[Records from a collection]
-- Opening Marker --
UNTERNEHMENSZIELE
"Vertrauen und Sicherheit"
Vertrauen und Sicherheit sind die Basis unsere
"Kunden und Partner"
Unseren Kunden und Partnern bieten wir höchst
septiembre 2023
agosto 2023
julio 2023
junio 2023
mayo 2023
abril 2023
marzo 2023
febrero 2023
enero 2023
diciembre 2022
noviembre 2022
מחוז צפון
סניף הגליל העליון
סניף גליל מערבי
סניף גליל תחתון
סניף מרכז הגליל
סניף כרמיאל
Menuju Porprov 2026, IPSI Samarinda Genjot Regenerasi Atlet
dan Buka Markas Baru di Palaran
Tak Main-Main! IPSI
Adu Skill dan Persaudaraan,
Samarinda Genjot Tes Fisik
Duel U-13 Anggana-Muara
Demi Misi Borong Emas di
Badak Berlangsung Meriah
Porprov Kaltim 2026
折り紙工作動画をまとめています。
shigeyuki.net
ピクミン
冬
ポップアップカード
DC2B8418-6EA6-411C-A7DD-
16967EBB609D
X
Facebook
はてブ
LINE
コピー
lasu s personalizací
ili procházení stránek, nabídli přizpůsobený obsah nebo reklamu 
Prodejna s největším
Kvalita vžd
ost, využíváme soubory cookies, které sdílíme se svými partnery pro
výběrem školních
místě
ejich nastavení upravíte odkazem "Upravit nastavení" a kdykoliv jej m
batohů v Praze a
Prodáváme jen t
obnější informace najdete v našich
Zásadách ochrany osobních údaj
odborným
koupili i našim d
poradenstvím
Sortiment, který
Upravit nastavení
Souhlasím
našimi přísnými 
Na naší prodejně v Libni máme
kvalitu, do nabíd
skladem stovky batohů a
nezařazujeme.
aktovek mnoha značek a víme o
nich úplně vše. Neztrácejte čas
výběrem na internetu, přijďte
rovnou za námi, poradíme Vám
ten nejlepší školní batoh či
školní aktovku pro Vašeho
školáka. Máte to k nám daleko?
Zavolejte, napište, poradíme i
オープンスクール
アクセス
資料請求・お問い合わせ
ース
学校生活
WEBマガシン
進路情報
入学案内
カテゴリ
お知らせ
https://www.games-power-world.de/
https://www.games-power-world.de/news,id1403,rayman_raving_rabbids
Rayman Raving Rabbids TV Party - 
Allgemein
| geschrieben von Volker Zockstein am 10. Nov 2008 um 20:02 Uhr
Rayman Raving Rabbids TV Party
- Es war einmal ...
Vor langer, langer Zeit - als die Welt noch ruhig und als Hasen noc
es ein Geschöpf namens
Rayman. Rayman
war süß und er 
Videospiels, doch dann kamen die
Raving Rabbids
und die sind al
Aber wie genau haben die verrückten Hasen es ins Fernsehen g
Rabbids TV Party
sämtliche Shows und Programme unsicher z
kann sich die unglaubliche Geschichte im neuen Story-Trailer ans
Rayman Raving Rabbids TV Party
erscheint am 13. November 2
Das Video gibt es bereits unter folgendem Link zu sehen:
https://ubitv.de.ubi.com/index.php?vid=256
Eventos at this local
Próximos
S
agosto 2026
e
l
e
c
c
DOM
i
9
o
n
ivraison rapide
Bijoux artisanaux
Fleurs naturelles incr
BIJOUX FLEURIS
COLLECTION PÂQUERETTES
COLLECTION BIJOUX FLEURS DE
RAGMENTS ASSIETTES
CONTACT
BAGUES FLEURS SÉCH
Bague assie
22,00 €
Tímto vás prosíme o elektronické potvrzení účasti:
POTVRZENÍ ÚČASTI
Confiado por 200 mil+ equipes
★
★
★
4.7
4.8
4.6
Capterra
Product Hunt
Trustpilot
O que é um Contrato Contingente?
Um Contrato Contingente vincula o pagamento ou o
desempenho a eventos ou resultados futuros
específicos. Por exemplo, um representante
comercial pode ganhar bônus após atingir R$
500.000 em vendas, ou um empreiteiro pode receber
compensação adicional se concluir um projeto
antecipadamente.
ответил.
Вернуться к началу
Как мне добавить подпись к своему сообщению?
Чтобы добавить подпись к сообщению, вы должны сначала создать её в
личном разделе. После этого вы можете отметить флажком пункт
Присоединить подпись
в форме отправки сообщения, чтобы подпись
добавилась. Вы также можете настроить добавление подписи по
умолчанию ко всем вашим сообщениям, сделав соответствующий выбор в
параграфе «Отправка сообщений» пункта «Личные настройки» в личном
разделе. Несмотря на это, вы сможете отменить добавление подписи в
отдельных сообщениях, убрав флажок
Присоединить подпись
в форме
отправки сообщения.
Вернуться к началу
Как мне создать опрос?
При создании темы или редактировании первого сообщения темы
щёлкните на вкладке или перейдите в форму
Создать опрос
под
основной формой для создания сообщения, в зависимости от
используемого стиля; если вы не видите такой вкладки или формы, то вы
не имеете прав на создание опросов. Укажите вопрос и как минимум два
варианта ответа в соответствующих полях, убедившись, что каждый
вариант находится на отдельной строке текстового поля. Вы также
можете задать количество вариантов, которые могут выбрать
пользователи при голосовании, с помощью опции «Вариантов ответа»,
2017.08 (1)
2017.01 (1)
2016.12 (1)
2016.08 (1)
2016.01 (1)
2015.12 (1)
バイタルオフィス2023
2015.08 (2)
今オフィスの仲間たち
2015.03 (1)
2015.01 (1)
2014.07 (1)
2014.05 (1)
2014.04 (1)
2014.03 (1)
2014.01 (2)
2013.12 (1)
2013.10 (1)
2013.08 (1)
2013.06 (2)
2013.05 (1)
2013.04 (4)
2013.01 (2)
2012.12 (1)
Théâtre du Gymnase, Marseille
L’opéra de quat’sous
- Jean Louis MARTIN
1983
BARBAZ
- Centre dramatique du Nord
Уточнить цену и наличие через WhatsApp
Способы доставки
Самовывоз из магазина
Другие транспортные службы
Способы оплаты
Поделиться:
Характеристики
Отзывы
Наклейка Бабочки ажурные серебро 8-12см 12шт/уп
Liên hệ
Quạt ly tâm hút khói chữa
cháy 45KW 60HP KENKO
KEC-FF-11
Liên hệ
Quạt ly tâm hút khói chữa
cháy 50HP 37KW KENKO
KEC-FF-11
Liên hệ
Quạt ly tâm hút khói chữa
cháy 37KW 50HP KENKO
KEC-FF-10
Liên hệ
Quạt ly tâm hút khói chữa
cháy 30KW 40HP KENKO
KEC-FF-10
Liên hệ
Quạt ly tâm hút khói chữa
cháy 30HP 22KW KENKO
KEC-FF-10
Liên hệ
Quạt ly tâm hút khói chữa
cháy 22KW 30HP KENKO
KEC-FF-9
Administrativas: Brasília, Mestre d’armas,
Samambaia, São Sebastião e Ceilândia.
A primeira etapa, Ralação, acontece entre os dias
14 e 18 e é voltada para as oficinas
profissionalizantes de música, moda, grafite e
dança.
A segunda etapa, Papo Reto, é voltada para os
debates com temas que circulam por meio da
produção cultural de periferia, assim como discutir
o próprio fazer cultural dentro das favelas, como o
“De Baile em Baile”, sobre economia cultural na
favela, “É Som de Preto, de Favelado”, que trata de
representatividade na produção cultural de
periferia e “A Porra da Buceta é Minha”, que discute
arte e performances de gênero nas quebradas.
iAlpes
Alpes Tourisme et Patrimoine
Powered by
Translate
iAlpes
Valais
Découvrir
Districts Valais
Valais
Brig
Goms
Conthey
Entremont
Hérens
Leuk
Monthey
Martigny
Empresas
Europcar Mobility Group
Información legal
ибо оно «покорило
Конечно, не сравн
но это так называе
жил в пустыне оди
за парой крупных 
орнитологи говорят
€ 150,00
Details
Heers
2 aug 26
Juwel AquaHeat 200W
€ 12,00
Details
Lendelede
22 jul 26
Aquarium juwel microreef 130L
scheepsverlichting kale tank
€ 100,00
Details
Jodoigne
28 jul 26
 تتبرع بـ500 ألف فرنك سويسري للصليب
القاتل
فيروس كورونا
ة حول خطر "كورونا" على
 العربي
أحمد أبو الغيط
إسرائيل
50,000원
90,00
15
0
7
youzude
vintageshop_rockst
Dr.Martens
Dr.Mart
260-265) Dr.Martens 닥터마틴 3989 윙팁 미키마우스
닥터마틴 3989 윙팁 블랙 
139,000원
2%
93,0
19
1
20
-- Closing Marker --
» **WORK TO COMPLETE**:
Where a line of the records has the string "также", copy that line.

» **RESPONSE**:
добавилась. Вы также можете настроить добавление подписи по
вариант находится на отдельной строке текстового поля. Вы также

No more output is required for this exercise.